Fratelli d’Italia a Siena: tra retorica dell’underdog e nodi di potere irrisolti
6 Settembre 2025
L’articolo di Roberto Barzanti, apparso oggi sul Corriere Fiorentino, coglie con precisione il clima che si respira a Siena: un misto di attesa, timore e curiosità di fronte a un processo che, pur non essendo nato in città, avrà conseguenze profonde sul suo futuro. La sottolineatura del passaggio dall’Ops all’Opas — l’introduzione della componente in denaro — è puntuale: è questa la variabile che rende più realistico il superamento della soglia del 50%, segnando la vera svolta dell’operazione.
Accanto alle suggestioni — la “banca bicefala”, le risonanze storiche di Montaperti, la dimensione identitaria del Monte — occorre andare oltre. Perché la domanda non è se Mps resterà a Siena come marchio o sede, ma se saranno preservate funzioni operative, occupazione, servizi di credito per famiglie e imprese — ovvero quel rapporto vitale con l’economia toscana che, senza adeguate garanzie, rischia di diventare un simulacro.
Il nodo, evocato ma non sciolto da Barzanti, è la natura del “terzo polo” in formazione: sarà un soggetto competitivo solo finanziariamente, o una banca capace davvero di sostenere sviluppo industriale, innovazione e coesione sociale? La convivenza tra banca d’affari e banca retail non si realizza per suggestione simbolica: richiede una strategia chiara e un piano industriale trasparente.

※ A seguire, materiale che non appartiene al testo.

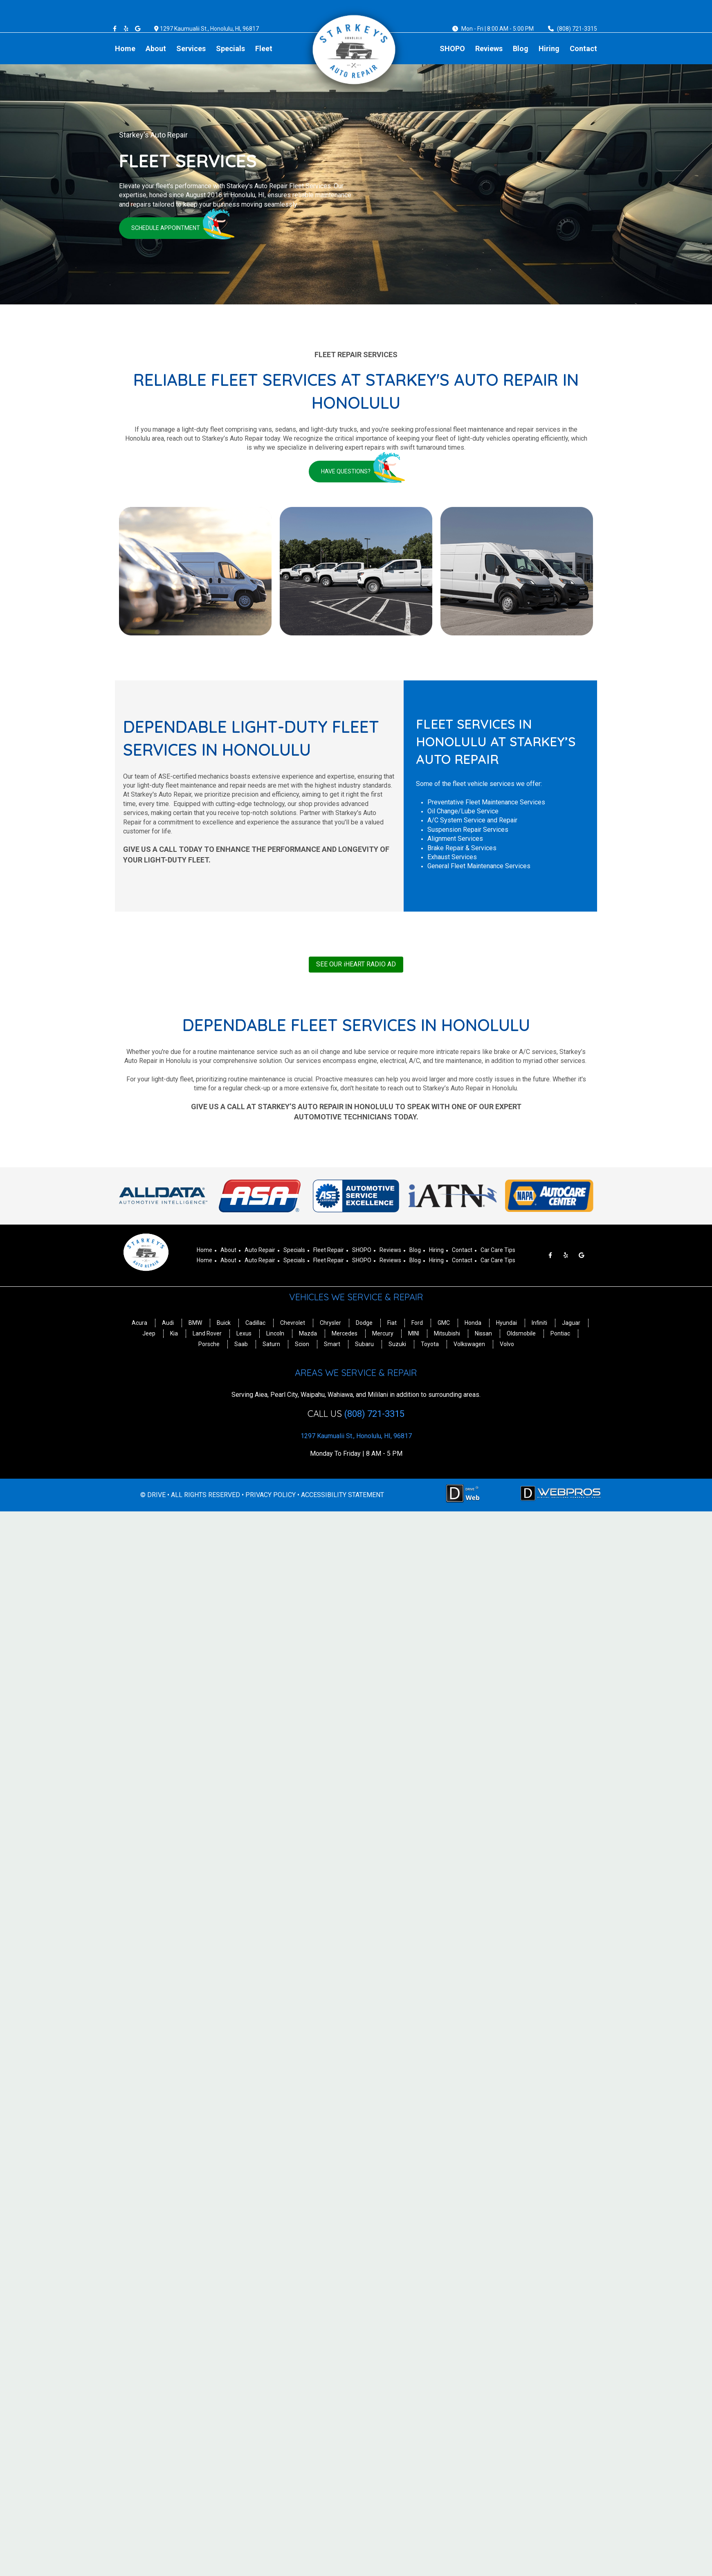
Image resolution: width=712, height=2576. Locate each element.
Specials (294, 1250)
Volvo (507, 1344)
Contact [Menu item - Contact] (583, 48)
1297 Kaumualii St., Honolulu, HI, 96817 (209, 28)
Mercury (382, 1333)
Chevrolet (292, 1323)
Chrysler (330, 1323)
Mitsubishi (447, 1333)
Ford (417, 1323)
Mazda (308, 1333)
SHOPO (361, 1250)
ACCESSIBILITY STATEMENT (342, 1495)
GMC (444, 1323)
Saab (241, 1344)
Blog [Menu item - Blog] (520, 48)
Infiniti (539, 1323)
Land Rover (207, 1333)
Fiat (392, 1323)
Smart (332, 1344)
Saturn (271, 1344)
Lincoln (275, 1333)
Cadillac (255, 1323)
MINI (413, 1333)
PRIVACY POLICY (270, 1495)
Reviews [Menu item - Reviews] (489, 48)
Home (204, 1250)
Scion (302, 1344)
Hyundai (506, 1323)
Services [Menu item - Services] (191, 48)
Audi (168, 1323)
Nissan (483, 1333)
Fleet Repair (328, 1250)
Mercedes (344, 1333)
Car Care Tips (498, 1250)
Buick (224, 1323)
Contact (462, 1250)
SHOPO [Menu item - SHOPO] (452, 48)
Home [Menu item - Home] (125, 48)
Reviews (390, 1250)
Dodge (364, 1323)
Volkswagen (469, 1344)
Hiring (436, 1250)
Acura (139, 1323)
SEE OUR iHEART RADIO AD (356, 964)
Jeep (148, 1333)
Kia (174, 1333)
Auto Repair (260, 1250)
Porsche (209, 1344)
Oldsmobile (521, 1333)
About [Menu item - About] (156, 48)
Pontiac (560, 1333)
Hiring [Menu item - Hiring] (549, 48)
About (228, 1250)
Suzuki (397, 1344)
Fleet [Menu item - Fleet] (263, 48)
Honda (473, 1323)
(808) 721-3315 (577, 28)
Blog (415, 1250)
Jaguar (571, 1323)
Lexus (244, 1333)
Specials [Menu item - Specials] (230, 48)
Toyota (430, 1344)
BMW (195, 1323)
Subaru (364, 1344)
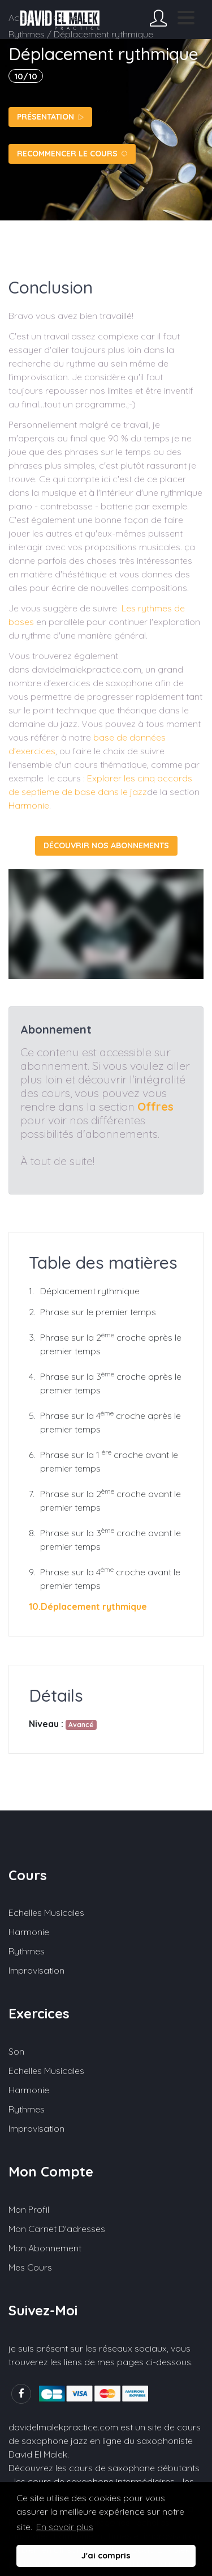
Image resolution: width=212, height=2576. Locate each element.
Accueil (23, 17)
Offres (155, 1106)
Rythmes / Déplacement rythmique (80, 34)
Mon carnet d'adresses (56, 2228)
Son (16, 2051)
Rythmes (26, 1951)
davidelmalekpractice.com (63, 2427)
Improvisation (36, 1970)
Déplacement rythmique (90, 1290)
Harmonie (28, 805)
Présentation (50, 117)
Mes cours (30, 2267)
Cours (65, 17)
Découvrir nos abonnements (106, 845)
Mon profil (28, 2209)
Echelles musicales (46, 1912)
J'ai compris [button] (106, 2556)
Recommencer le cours (72, 153)
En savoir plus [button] (64, 2526)
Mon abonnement (44, 2248)
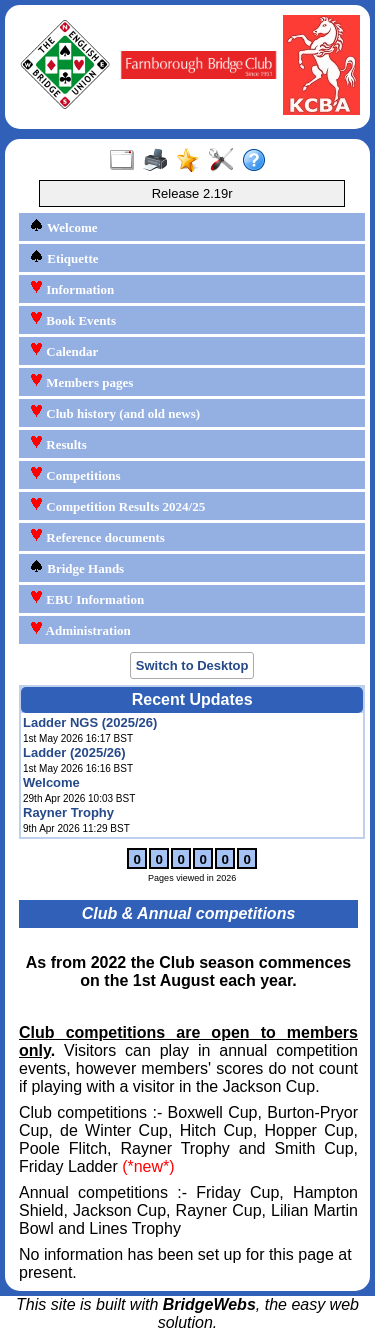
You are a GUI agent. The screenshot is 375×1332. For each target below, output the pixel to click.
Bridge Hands (76, 567)
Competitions (75, 474)
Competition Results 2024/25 (117, 505)
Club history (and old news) (114, 412)
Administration (80, 629)
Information (71, 288)
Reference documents (97, 536)
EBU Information (86, 598)
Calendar (63, 350)
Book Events (72, 319)
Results (58, 443)
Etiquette (64, 257)
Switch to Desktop (192, 665)
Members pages (81, 381)
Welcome (63, 226)
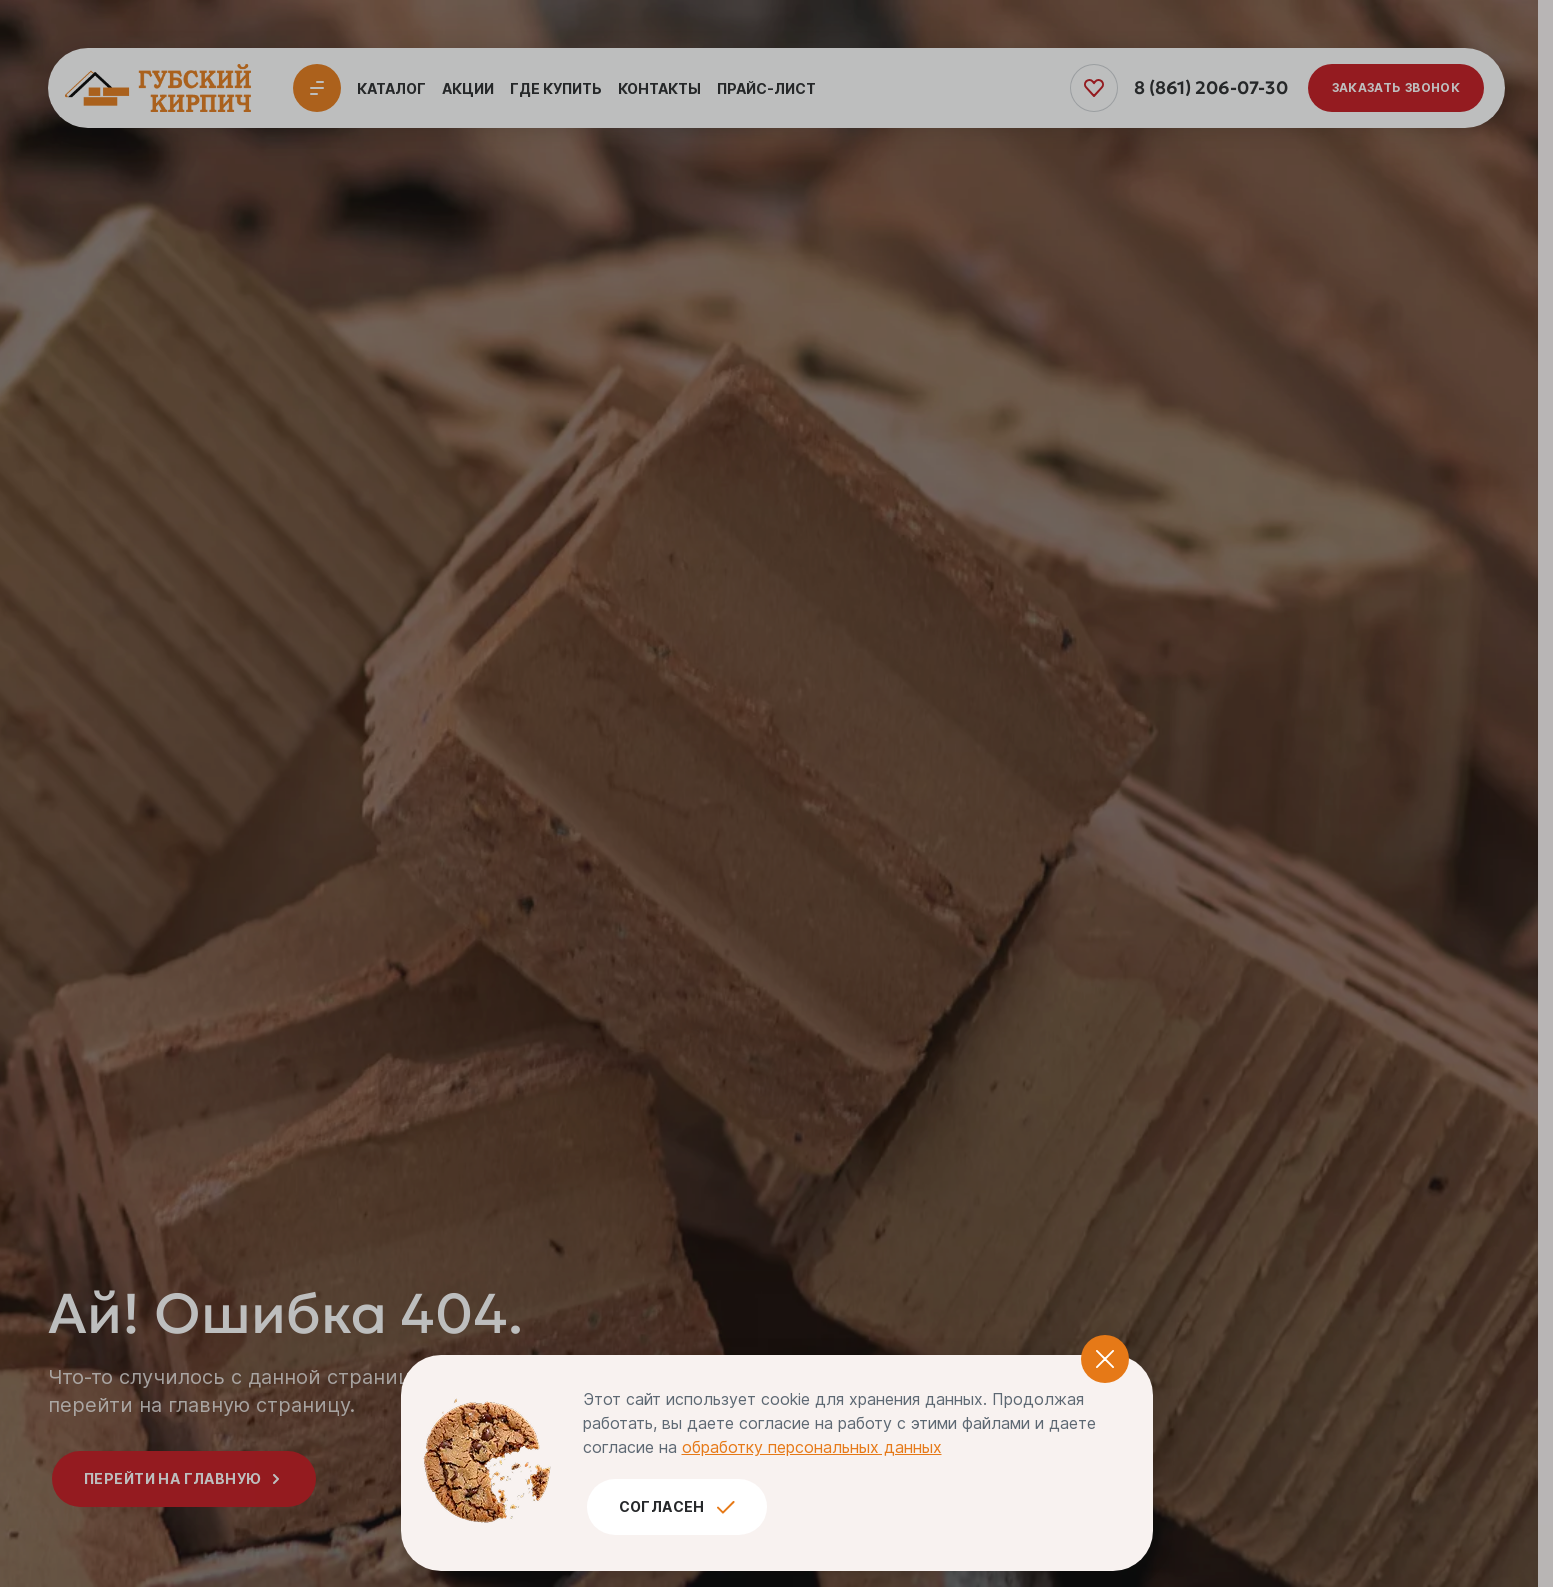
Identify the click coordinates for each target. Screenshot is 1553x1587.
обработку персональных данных (812, 1447)
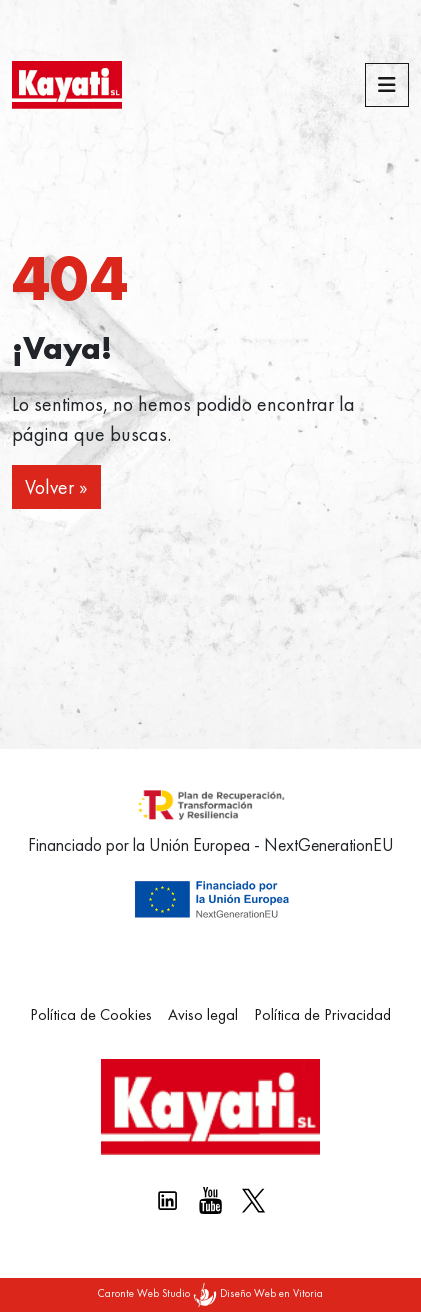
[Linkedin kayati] (167, 1200)
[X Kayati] (253, 1200)
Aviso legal (203, 1014)
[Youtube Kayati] (210, 1200)
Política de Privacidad (322, 1014)
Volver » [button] (56, 487)
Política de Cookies (91, 1014)
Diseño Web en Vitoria (271, 1293)
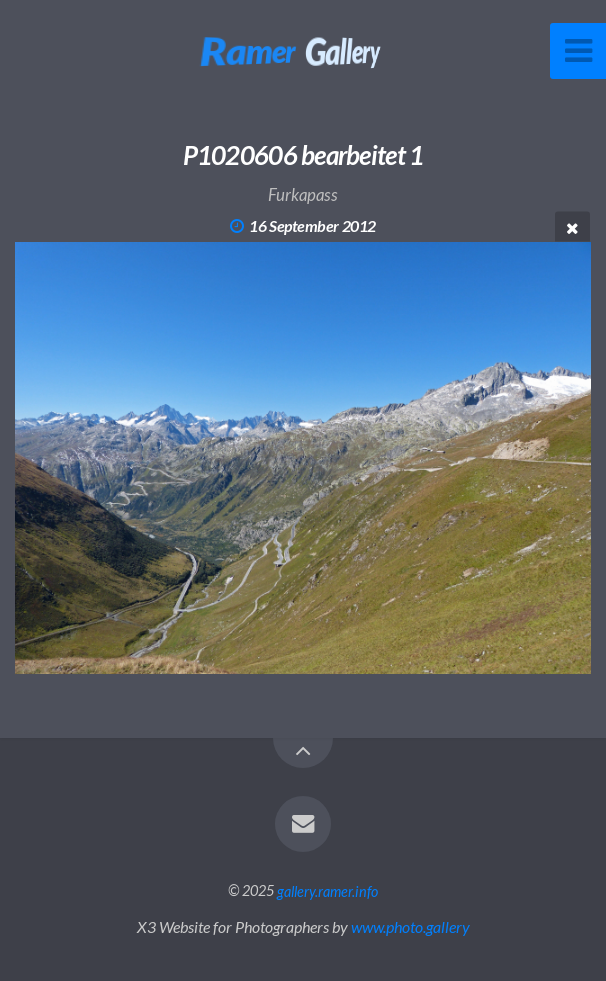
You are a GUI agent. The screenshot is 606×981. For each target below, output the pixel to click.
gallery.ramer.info (327, 890)
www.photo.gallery (410, 926)
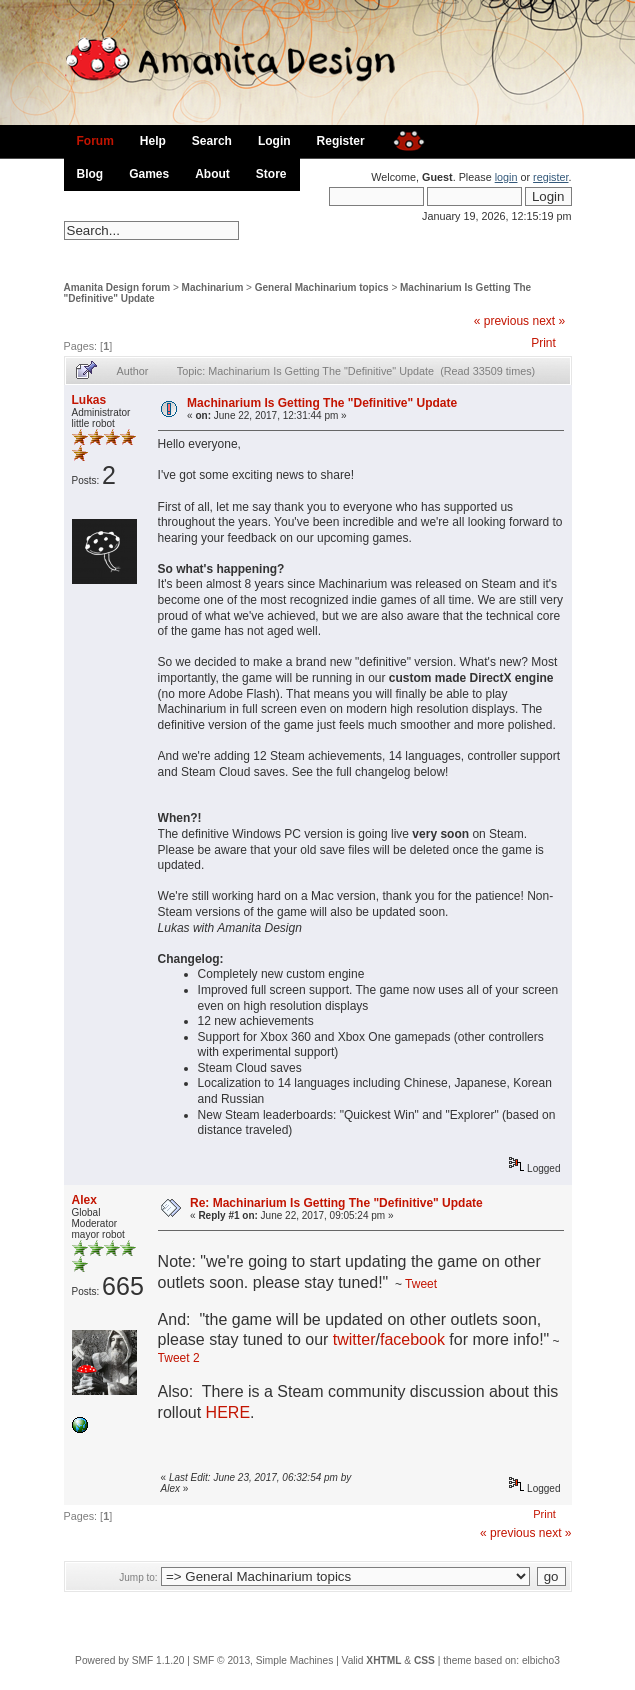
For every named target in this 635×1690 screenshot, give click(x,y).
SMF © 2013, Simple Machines (263, 1660)
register (550, 177)
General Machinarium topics (322, 287)
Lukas (89, 400)
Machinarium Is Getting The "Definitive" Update (322, 403)
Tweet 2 (179, 1358)
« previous (501, 321)
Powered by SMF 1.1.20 (129, 1660)
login (506, 177)
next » (548, 321)
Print (543, 343)
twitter (354, 1339)
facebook (412, 1339)
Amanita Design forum (117, 287)
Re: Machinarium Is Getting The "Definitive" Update (336, 1203)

E qui entrano i numeri: Intesa Sanpaolo ha chiuso il 2024 con un utile netto di circa 8,6–8,7 miliardi di euro; UniCredit ha fatto ancora meglio, con circa 9,7 miliardi; Mps, nello stesso anno, si è fermata a circa 1,95 miliardi, meno di un quarto rispetto ai due colossi. Questa distanza non è soltanto contabile: è strategica. Intesa e UniCredit operano come gruppi integrati a livello europeo, mentre il presunto terzo polo rischia di nascere già fragile, ben al di sotto delle ambizioni che lo circondano.
Nel terreno politico, Barzanti richiama giustamente il ruolo del Tesoro e del Governo. Ma non basta. La Regione Toscana, più che osservare, deve prendere in mano la partita: chiedere garanzie concrete per il mantenimento di presidi territoriali e per la continuità del credito a sostegno del tessuto produttivo. La Fondazione Mps, oggi ridotta a una presenza simbolica, non può più essere lo strumento di rappresentanza territoriale che serve.
Il risiko bancario è tutt’altro che chiuso: le possibili mosse su Bpm o su Generali potrebbero ridurre ancora di più il peso di Mps, se non si chiarisce subito la missione del Monte. È qui che si misurerà la responsabilità della politica nazionale e regionale, non solo dei vertici bancari.
Barzanti ha ragione a evocare la necessità di “una scossa di novità”. Ma questa non può essere affidata solo alle élite finanziarie. Deve nascere da un confronto vero con i territori. Perché senza radici locali, il cosiddetto “terzo polo” rischia di restare una suggestione politica tutta italiana — tanta retorica, pochi fatti concreti, e il rischio concreto che dall’ennesima montagna di promesse nasca soltanto un topolino.